The VESPA adapter that ClearSpace-1 originally aimed to capture is the size of a washing machine and weighs about 112 kilograms. ClearSpace-1's device has been described as a four-armed "space claw" that would grip VESPA and steer it back into the Earth's atmosphere, where both would be destroyed via destructive reentry. On 22 August 2023, the European Space Agency announced that the VESPA adapter had likely been hit by a small piece of space debris earlier in the month, resulting in the creation of several additional pieces of trackable debris. Due to the possibility of a collision with debris, the agency opted to change ClearSpace-1's target to the PROBA-1 satellite.

== Similar attempts ==
The ClearSpace-1 mission was preceded by e.Deorbit, a space debris removal mission under planning by ESA in 2010s.
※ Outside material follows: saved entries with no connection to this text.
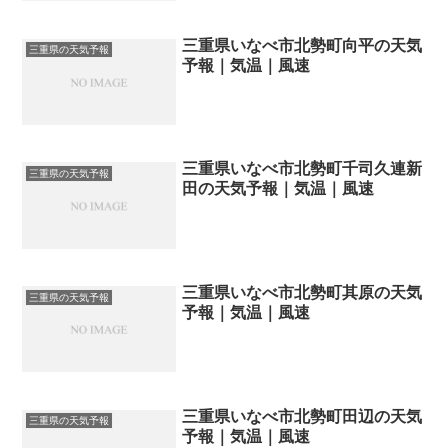
三重県いなべ市北勢町向平の天気
三重県の天気予報
予報｜気温｜風速
三重県いなべ市北勢町千司久連新
三重県の天気予報
田の天気予報｜気温｜風速
三重県いなべ市北勢町其原の天気
三重県の天気予報
予報｜気温｜風速
三重県いなべ市北勢町田辺の天気
三重県の天気予報
予報｜気温｜風速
In the end, the e.Deorbit mission was not implemented, the satellite was not built and the whole e.Deorbit mission was cancelled. ClearSpace-1 continues the ESA space debris removal aspirations.

Tokyo-based Astroscale is a space debris removal company testing a removal device called End-of-Life Services (ELSA-d) that successfully demonstrated many of the key technologies required for space debris removal in 2021 and 2022, including magnetic docking with a client in 2021 and close approach RPO in 2022. As of 2023 ELSA-d was in its de-orbiting phase.

In 2022, the UK Space Agency awarded £4 million to ClearSpace and Astroscale to remove non-operational British satellites by 2026.